3. Utilize unreliable products for premium dishes only—and charge customers accordingly.
A 4- to 6-ounce white chicken breast has become the four-leaf clover of the pizza business—good luck finding one. That means I can no longer reliably offer pizza with white chicken breast on my menu at this point. Why? Because 1) I don’t have enough of it, and 2) I have to use that chicken breast, when I do get it, for dishes that have higher margins, like chicken Parm. I have to make it a premium item. As a replacement, I can buy chicken tenders, another type of white meat, to use for my chicken sandwiches. But, by and large, I have to say bye-bye to white chicken breast on pizza.
Fresh vegetables are also a concern. All those laborers toiling in the fields picking vegetables are really close and on top of each other, so vegetables have been difficult to order consistently.
And because of the scarcity of supply, I also have to increase pricing on these items. Luckily, our customers understand. They know that everything is going up—barbecue grills, fencing, lumber, fish—based on what they read in the newspapers and on social media. They are savvy and haven’t questioned our need to raise prices. At least, not yet.
4. Build relationships.
Relationships—with manufacturers, with distributors, with customers—are more important than ever. As Fusco notes, manufacturers haven’t been good about communicating delays and shortages to their distributor and retail partners. “They don’t want us to tell our customers that there are delays or shortages, because they don’t want our customers to go out and buy new product or find other things that fit their menu,” she says. “So it turns into a disaster from the top, and it’s just bleeding over, because there’s no communication to realistically stop it.”
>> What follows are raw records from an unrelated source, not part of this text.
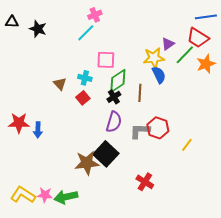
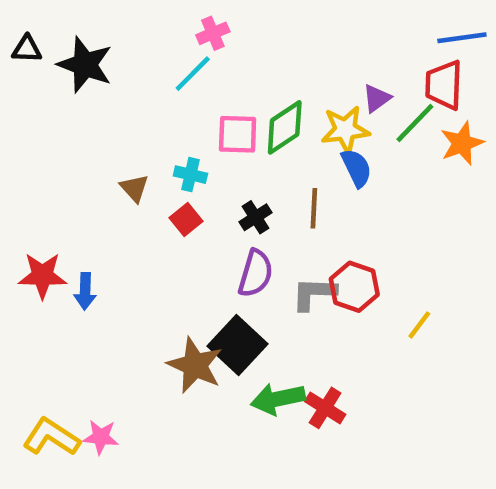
black star: (38, 29) -> (85, 65), size x1.4
red trapezoid: (198, 38) -> (444, 85), turned 60
green diamond: (118, 81) -> (285, 127), moved
brown star: (87, 163) -> (195, 365), turned 30
green arrow: (66, 197) -> (278, 399), moved

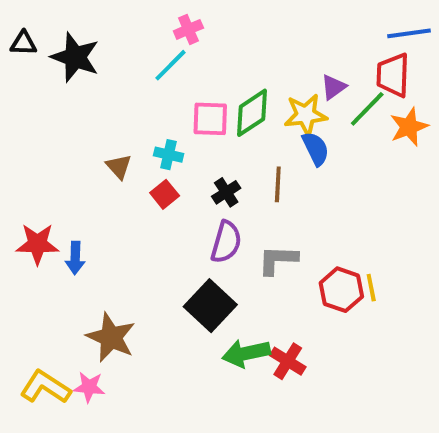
red hexagon: (354, 287) -> (341, 290), moved
yellow line: (419, 325) -> (371, 288), turned -48
brown star: (195, 365) -> (111, 337), moved

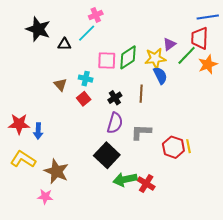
black triangle: (23, 43) -> (64, 44), moved
yellow L-shape: (45, 387) -> (23, 159), moved

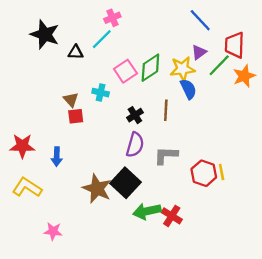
blue line: (208, 17) -> (200, 20), moved, turned 55
pink square: (107, 60) -> (125, 71), turned -36
red square: (84, 99) -> (76, 116), moved, turned 32
blue arrow: (38, 131) -> (57, 157), moved
brown star: (56, 171) -> (97, 189), moved

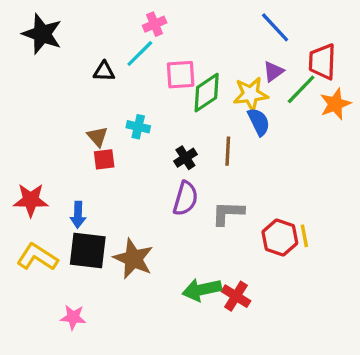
black star: (45, 34) -> (42, 34), moved
pink square: (125, 71) -> (181, 75), moved, turned 30
black square: (125, 183) -> (88, 251), moved, turned -36

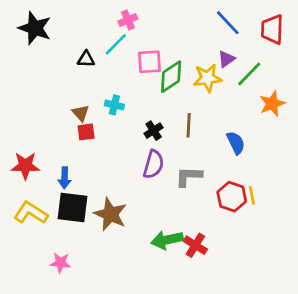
red trapezoid: (322, 62) -> (272, 29), moved
orange star: (335, 104) -> (272, 104), moved
blue semicircle: (259, 122) -> (236, 143), moved

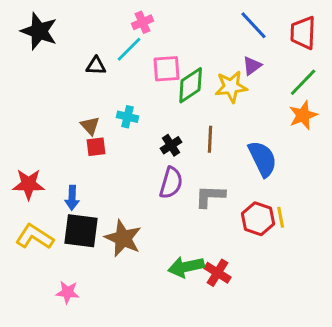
green line: (249, 74) -> (303, 82), moved
blue semicircle: (236, 143) -> (263, 159), size x1.4

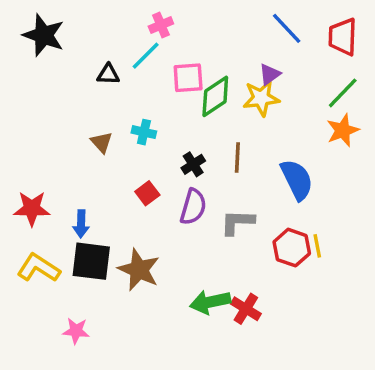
purple triangle: (252, 66) -> (270, 74), moved
red square: (96, 147) -> (147, 193), moved, turned -30

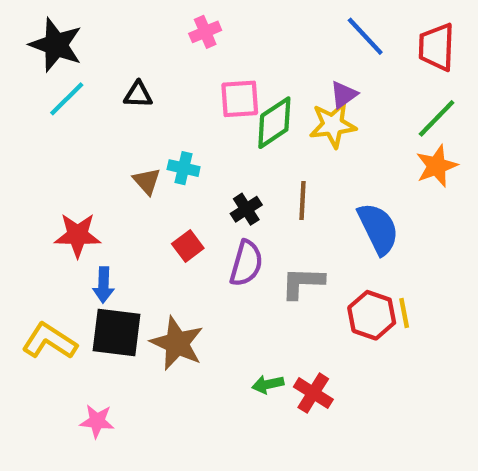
cyan line: (146, 56) -> (67, 99), moved
brown triangle: (101, 142) -> (147, 181), moved
red star: (32, 209) -> (78, 235), moved
green arrow: (210, 302) -> (268, 384), size x0.6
Exactly. That’s why communication on our end is vital. We need to go to our sales reps and our manufacturer partners in order to build—and, in some cases, rebuild—that relationship. Let them know, “Hey, we’re here! And we’re doing everything we can to work with you.” We need to make the effort. Right now, manufacturing companies and distributors are going through their portfolios and deciding:
- Who is weathering this storm?
- Who has been loyal to my brand?
If the communication is bad, they’re kicking restaurants to the curb. No joke. I’ve seen it happen. And, in some cases, they’re doing it with less than 24 hours’ notice.
I don’t want that to be you. (Or me.) Do what you can. Change up your menu. Be creative with your dishes. Reach out to your distributors and manufacturers. Stay on top of food trends. At Federal Hill Pizza, we are problem-solving every day to weather this storm. We are battening down the hatches, tossing lifelines in the water, doing whatever we can to stay alive.
Just like Jack and Rose.
Billy Manzo is a veteran restaurant operator and the owner/chef of Federal Hill Pizza, with locations in Providence and Warren, Rhode Island.